(Source data begins)

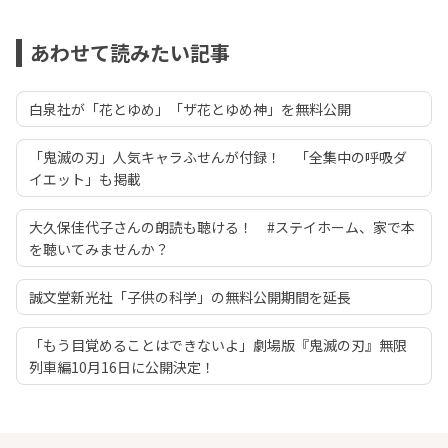
あわせて読みたい記事
白泉社が「花とゆめ」「ザ花とゆめ神」を無料公開
「鬼滅の刃」人気キャラふせんが付録！ 「全集中の呼吸ダ
イエット」も掲載
大久保佳代子さんの朗読も聴ける！ #ステイホーム、家で本
を聴いてみませんか？
誠文堂新光社「子供の科学」の無料公開期間を延長
「もう目覚めることはできないよ」劇場版『鬼滅の刃』無限
列車編10月16日に公開決定！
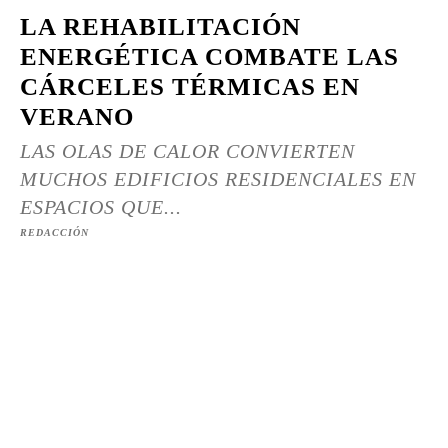
LA REHABILITACIÓN
ENERGÉTICA COMBATE LAS
CÁRCELES TÉRMICAS EN
VERANO
LAS OLAS DE CALOR CONVIERTEN
MUCHOS EDIFICIOS RESIDENCIALES EN
ESPACIOS QUE...
REDACCIÓN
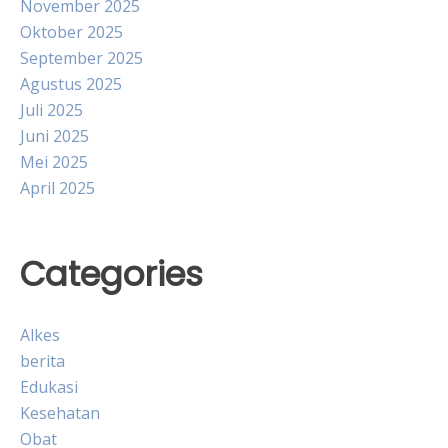
November 2025
Oktober 2025
September 2025
Agustus 2025
Juli 2025
Juni 2025
Mei 2025
April 2025
Categories
Alkes
berita
Edukasi
Kesehatan
Obat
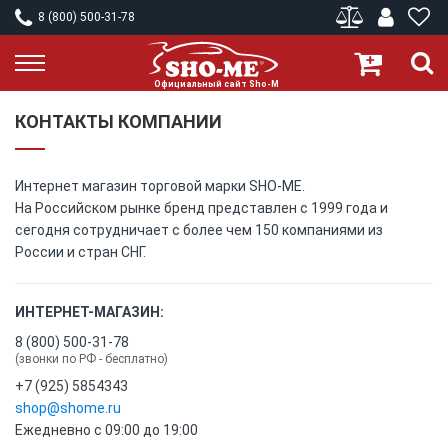
8 (800) 500-31-78
КОНТАКТЫ КОМПАНИИ
Интернет магазин торговой марки SHO-ME.
На Российском рынке бренд представлен с 1999 года и
сегодня сотрудничает с более чем 150 компаниями из
России и стран СНГ.
ИНТЕРНЕТ-МАГАЗИН:
8 (800) 500-31-78
(звонки по РФ - бесплатно)
+7 (925) 5854343
shop@shome.ru
Ежедневно с 09:00 до 19:00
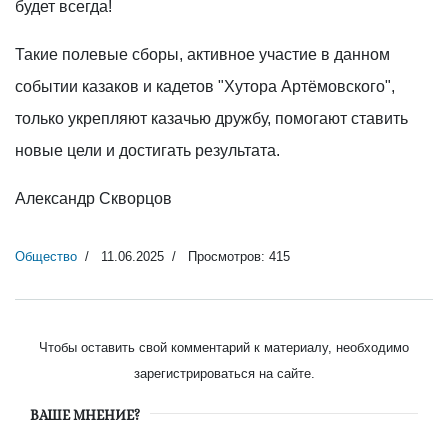
будет всегда!
Такие полевые сборы, активное участие в данном
событии казаков и кадетов "Хутора Артёмовского",
только укрепляют казачью дружбу, помогают ставить
новые цели и достигать результата.
Александр Скворцов
Общество
11.06.2025
Просмотров: 415
Чтобы оставить свой комментарий к материалу, необходимо
зарегистрироваться на сайте.
ВАШЕ МНЕНИЕ?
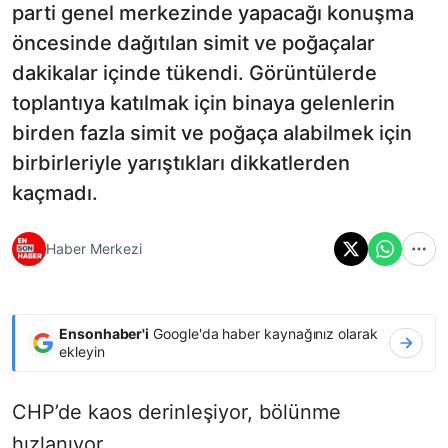
parti genel merkezinde yapacağı konuşma
öncesinde dağıtılan simit ve poğaçalar
dakikalar içinde tükendi. Görüntülerde
toplantıya katılmak için binaya gelenlerin
birden fazla simit ve poğaça alabilmek için
birbirleriyle yarıştıkları dikkatlerden
kaçmadı.
Haber Merkezi
Ensonhaber'i
Google'da haber kaynağınız olarak
ekleyin
CHP’de kaos derinleşiyor, bölünme
hızlanıyor...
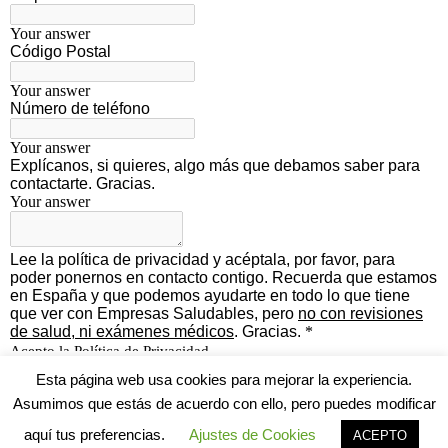
Esta página web usa cookies para mejorar la experiencia.
Asumimos que estás de acuerdo con ello, pero puedes modificar
Contáctanos
aquí tus preferencias.
Ajustes de Cookies
ACEPTO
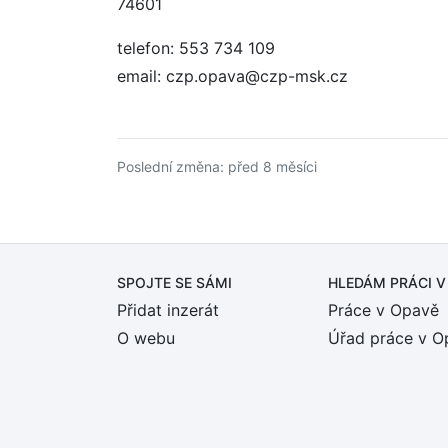
74601
telefon: 553 734 109
email: czp.opava@czp-msk.cz
Poslední změna: před 8 měsíci
SPOJTE SE SÁMI
HLEDÁM PRÁCI
V
Přidat inzerát
Práce v Opavě
O webu
Úřad práce v O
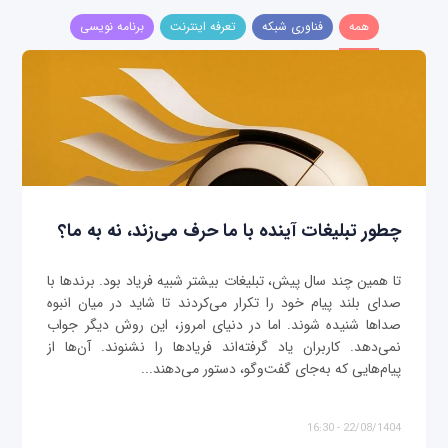
همه
فناوری شبکه
تعرفه اینترنت
برنامه نویسی
چطور تبلیغات آینده با ما حرف می‌زند، نه به ما؟
تا همین چند سال پیش، تبلیغات بیشتر شبیه فریاد بود. برندها با
صدای بلند پیام خود را تکرار می‌کردند تا شاید در میان انبوه
صداها شنیده شوند. اما در دنیای امروز، این روش دیگر جواب
نمی‌دهد. کاربران یاد گرفته‌اند فریادها را نشنوند. آن‌ها از
پیام‌هایی که به‌جای گفت‌وگو، دستور می‌دهند...
22/08/1404 - 16:30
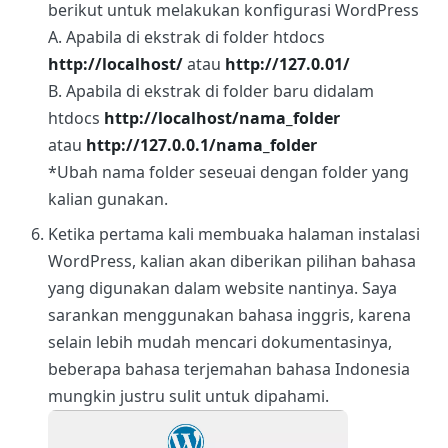
berikut untuk melakukan konfigurasi WordPress
A. Apabila di ekstrak di folder htdocs
http://localhost/
atau
http://127.0.01/
B. Apabila di ekstrak di folder baru didalam
htdocs
http://localhost/nama_folder
atau
http://127.0.0.1/nama_folder
*Ubah nama folder seseuai dengan folder yang
kalian gunakan.
Ketika pertama kali membuaka halaman instalasi
WordPress, kalian akan diberikan pilihan bahasa
yang digunakan dalam website nantinya. Saya
sarankan menggunakan bahasa inggris, karena
selain lebih mudah mencari dokumentasinya,
beberapa bahasa terjemahan bahasa Indonesia
mungkin justru sulit untuk dipahami.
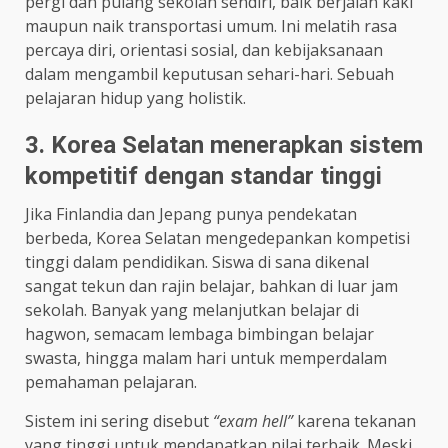
pergi dan pulang sekolah sendiri, baik berjalan kaki
maupun naik transportasi umum. Ini melatih rasa
percaya diri, orientasi sosial, dan kebijaksanaan
dalam mengambil keputusan sehari-hari. Sebuah
pelajaran hidup yang holistik.
3. Korea Selatan menerapkan sistem
kompetitif dengan standar tinggi
Jika Finlandia dan Jepang punya pendekatan
berbeda, Korea Selatan mengedepankan kompetisi
tinggi dalam pendidikan. Siswa di sana dikenal
sangat tekun dan rajin belajar, bahkan di luar jam
sekolah. Banyak yang melanjutkan belajar di
hagwon, semacam lembaga bimbingan belajar
swasta, hingga malam hari untuk memperdalam
pemahaman pelajaran.
Sistem ini sering disebut
“exam hell”
karena tekanan
yang tinggi untuk mendapatkan nilai terbaik. Meski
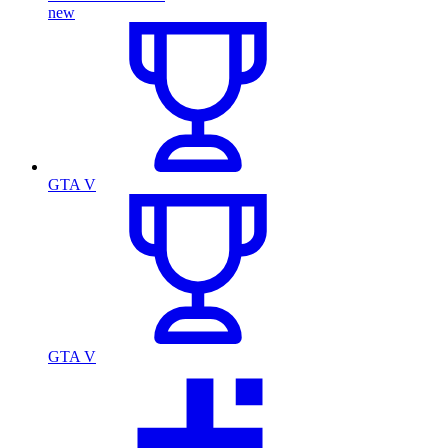
new
GTA V
GTA V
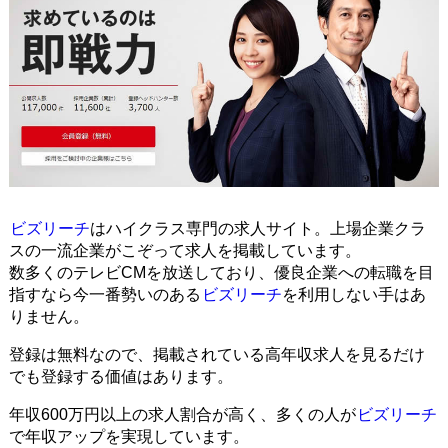
ビズリーチ
はハイクラス専門の求人サイト。上場企業クラ
スの一流企業がこぞって求人を掲載しています。
数多くのテレビCMを放送しており、優良企業への転職を目
指すなら今一番勢いのある
ビズリーチ
を利用しない手はあ
りません。
登録は無料なので、掲載されている高年収求人を見るだけ
でも登録する価値はあります。
年収600万円以上の求人割合が高く、多くの人が
ビズリーチ
で年収アップを実現しています。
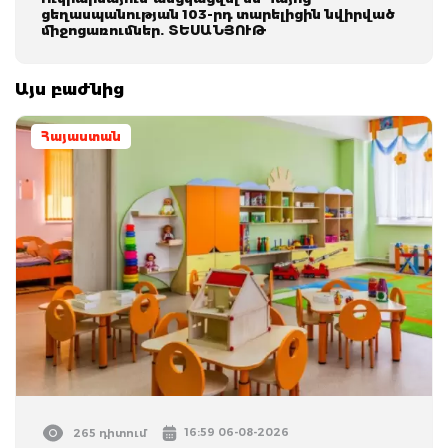
ցեղասպանության 103-րդ տարելիցին նվիրված
միջոցառումներ. ՏԵՍԱՆՅՈՒԹ
Այս բաժնից
Հայաստան
16:59 06-08-2026
265 դիտում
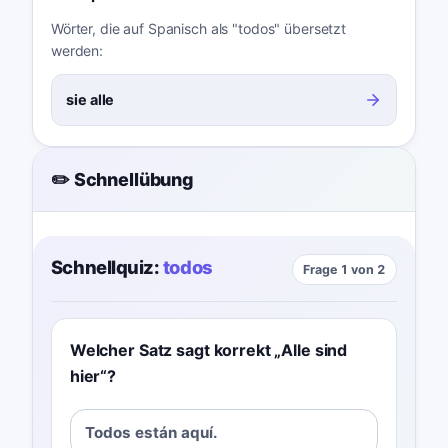
Wörter, die auf Spanisch als "todos" übersetzt
werden:
sie alle
✏️ Schnellübung
Schnellquiz:
todos
Frage 1 von 2
Welcher Satz sagt korrekt „Alle sind
hier“?
Todos están aquí.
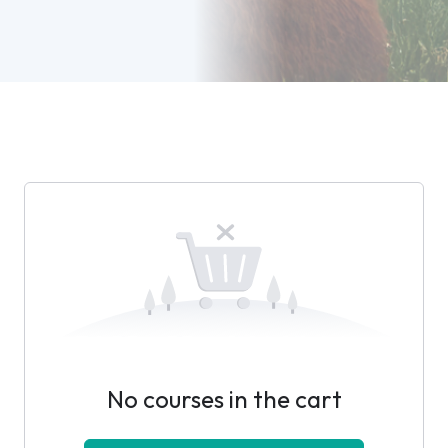
No courses in the cart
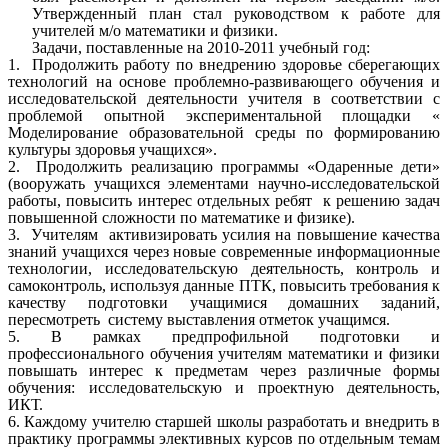
Утвержденный план стал руководством к работе для
учителей м/о математики и физики.
Задачи, поставленные на 2010-2011 учебный год:
1. Продолжить работу по внедрению здоровье сберегающих
технологий на основе проблемно-развивающего обучения и
исследовательской деятельности учителя в соответствии с
проблемой опытной экспериментальной площадки «
Моделирование образовательной среды по формированию
культуры здоровья учащихся».
2. Продолжить реализацию программы «Одаренные дети»
(вооружать учащихся элементами научно-исследовательской
работы, повысить интерес отдельных ребят к решению задач
повышенной сложности по математике и физике).
3. Учителям активизировать усилия на повышение качества
знаний учащихся через новые современные информационные
технологии, исследовательскую деятельность, контроль и
самоконтроль, используя данные ПТК, повысить требования к
качеству подготовки учащимися домашних заданий,
пересмотреть систему выставления отметок учащимся.
5. В рамках предпрофильной подготовки и
профессионального обучения учителям математики и физики
повышать интерес к предметам через различные формы
обучения: исследовательскую и проектную деятельность,
ИКТ.
6. Каждому учителю старшей школы разработать и внедрить в
практику программы элективных курсов по отдельным темам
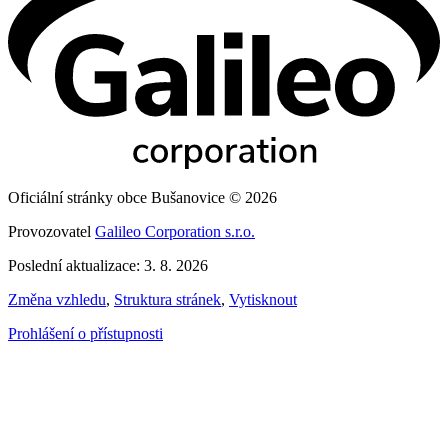
Oficiální stránky obce Bušanovice © 2026
Provozovatel
Galileo Corporation s.r.o.
Poslední aktualizace: 3. 8. 2026
Změna vzhledu
,
Struktura stránek
,
Vytisknout
Prohlášení o přístupnosti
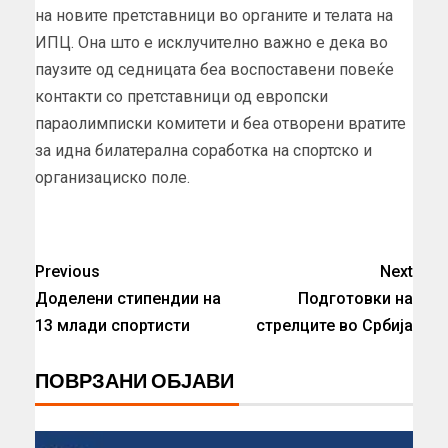
на новите претставници во органите и телата на
ИПЦ. Она што е исклучително важно е дека во
паузите од седницата беа воспоставени повеќе
контакти со претставници од европски
параолимписки комитети и беа отворени вратите
за идна билатерална соработка на спортско и
организациско поле.
Previous
Next
Доделени стипендии на
Подготовки на
13 млади спортисти
стрелците во Србија
ПОВРЗАНИ ОБЈАВИ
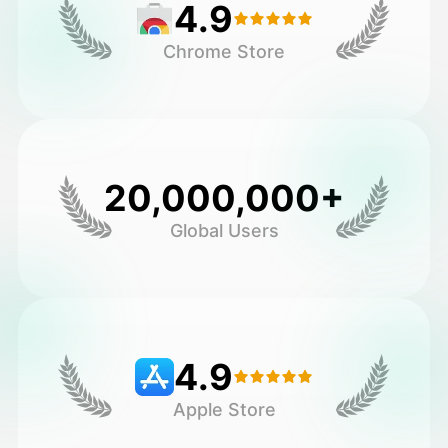
4.9
Chrome Store
20,000,000+
Global Users
4.9
Apple Store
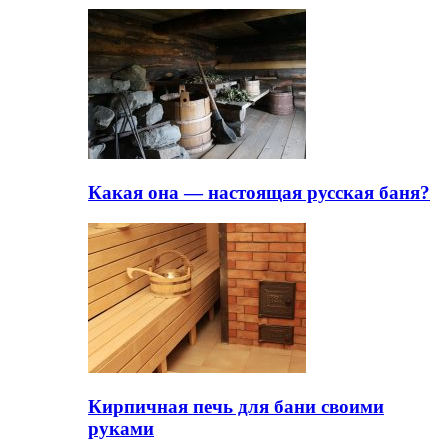
Какая она — настоящая русская баня?
Кирпичная печь для бани своими
руками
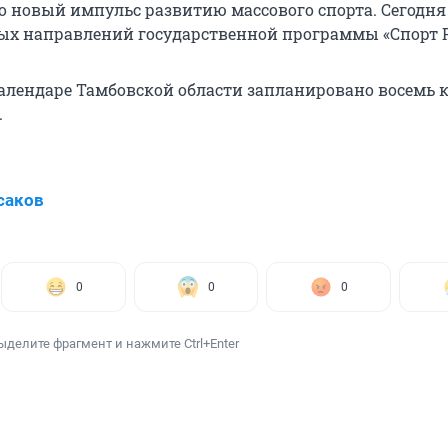
ло новый импульс развитию массового спорта. Сегодня
ых направлений государственной программы «Спорт Р
алендаре Тамбовской области запланировано восемь
.
саков
0
0
0
ыделите фрагмент и нажмите Ctrl+Enter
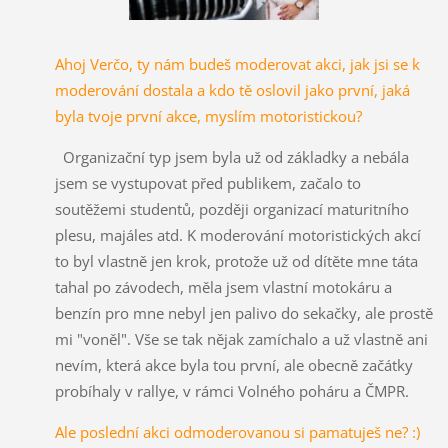
Ahoj Verčo, ty nám budeš moderovat akci, jak jsi se k
moderování dostala a kdo tě oslovil jako první, jaká
byla tvoje první akce, myslím motoristickou?
Organizační typ jsem byla už od základky a nebála
jsem se vystupovat před publikem, začalo to
soutěžemi studentů, později organizací maturitního
plesu, majáles atd. K moderování motoristických akcí
to byl vlastně jen krok, protože už od dítěte mne táta
tahal po závodech, měla jsem vlastní motokáru a
benzín pro mne nebyl jen palivo do sekačky, ale prostě
mi "voněl". Vše se tak nějak zamíchalo a už vlastně ani
nevím, která akce byla tou první, ale obecně začátky
probíhaly v rallye, v rámci Volného poháru a ČMPR.
Ale poslední akci odmoderovanou si pamatuješ ne? :)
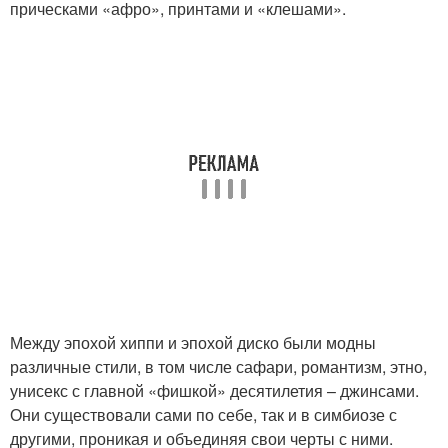
прическами «афро», принтами и «клешами».
Между эпохой хиппи и эпохой диско были модны
различные стили, в том числе сафари, романтизм, этно,
унисекс с главной «фишкой» десятилетия – джинсами.
Они существовали сами по себе, так и в симбиозе с
другими, проникая и объединяя свои черты с ними.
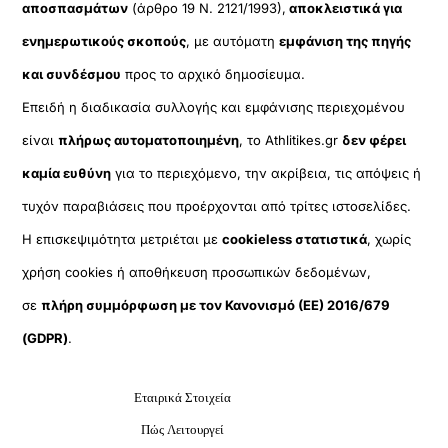
αποσπασμάτων
(άρθρο 19 Ν. 2121/1993),
αποκλειστικά για
ενημερωτικούς σκοπούς
, με αυτόματη
εμφάνιση της πηγής
και συνδέσμου
προς το αρχικό δημοσίευμα.
Επειδή η διαδικασία συλλογής και εμφάνισης περιεχομένου
είναι
πλήρως αυτοματοποιημένη
, το Athlitikes.gr
δεν φέρει
καμία ευθύνη
για το περιεχόμενο, την ακρίβεια, τις απόψεις ή
τυχόν παραβιάσεις που προέρχονται από τρίτες ιστοσελίδες.
Η επισκεψιμότητα μετριέται με
cookieless στατιστικά
, χωρίς
χρήση cookies ή αποθήκευση προσωπικών δεδομένων,
σε
πλήρη συμμόρφωση με τον Κανονισμό (ΕΕ) 2016/679
(GDPR)
.
Εταιρικά Στοιχεία
Πώς Λειτουργεί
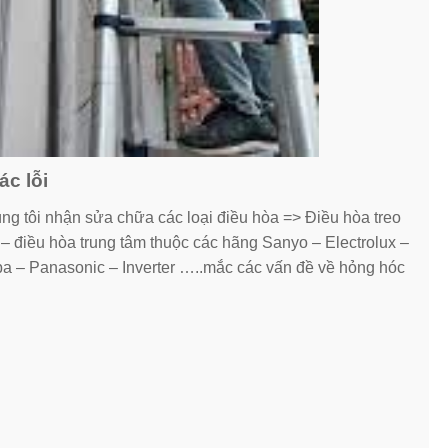
c lỗi
ng tôi nhận sửa chữa các loại điều hòa => Điều hòa treo
 – điều hòa trung tâm thuộc các hãng Sanyo – Electrolux –
a – Panasonic – Inverter …..mắc các vấn đề về hỏng hóc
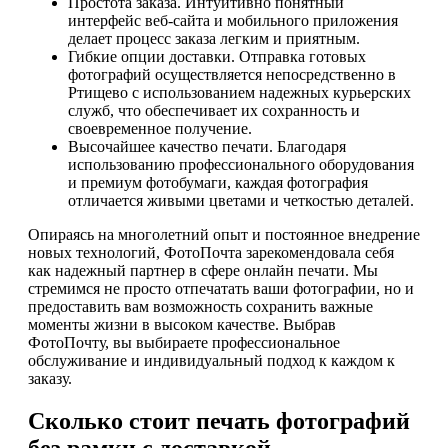
Простота заказа. Интуитивно понятный
интерфейс веб-сайта и мобильного приложения
делает процесс заказа легким и приятным.
Гибкие опции доставки. Отправка готовых
фотографий осуществляется непосредственно в
Ртищево с использованием надежных курьерских
служб, что обеспечивает их сохранность и
своевременное получение.
Высочайшее качество печати. Благодаря
использованию профессионального оборудования
и премиум фотобумаги, каждая фотография
отличается живыми цветами и четкостью деталей.
Опираясь на многолетний опыт и постоянное внедрение
новых технологий, ФотоПочта зарекомендовала себя
как надежный партнер в сфере онлайн печати. Мы
стремимся не просто отпечатать ваши фотографии, но и
предоставить вам возможность сохранить важные
моменты жизни в высоком качестве. Выбрав
ФотоПочту, вы выбираете профессиональное
обслуживание и индивидуальный подход к каждом к
заказу.
Сколько стоит печать фотографий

(Source data ends)

### The task
Set down the records above word for word, from the first line through the line containing "shop@shome.ru", both included; leave out the pictures.

### Result for this exercise
あわせて読みたい記事
白泉社が「花とゆめ」「ザ花とゆめ神」を無料公開
「鬼滅の刃」人気キャラふせんが付録！ 「全集中の呼吸ダ
イエット」も掲載
大久保佳代子さんの朗読も聴ける！ #ステイホーム、家で本
を聴いてみませんか？
誠文堂新光社「子供の科学」の無料公開期間を延長
「もう目覚めることはできないよ」劇場版『鬼滅の刃』無限
列車編10月16日に公開決定！
LA REHABILITACIÓN
ENERGÉTICA COMBATE LAS
CÁRCELES TÉRMICAS EN
VERANO
LAS OLAS DE CALOR CONVIERTEN
MUCHOS EDIFICIOS RESIDENCIALES EN
ESPACIOS QUE...
REDACCIÓN
November 2025
Oktober 2025
September 2025
Agustus 2025
Juli 2025
Juni 2025
Mei 2025
April 2025
Categories
Alkes
berita
Edukasi
Kesehatan
Obat
8 (800) 500-31-78
КОНТАКТЫ КОМПАНИИ
Интернет магазин торговой марки SHO-ME.
На Российском рынке бренд представлен с 1999 года и
сегодня сотрудничает с более чем 150 компаниями из
России и стран СНГ.
ИНТЕРНЕТ-МАГАЗИН:
8 (800) 500-31-78
(звонки по РФ - бесплатно)
+7 (925) 5854343
shop@shome.ru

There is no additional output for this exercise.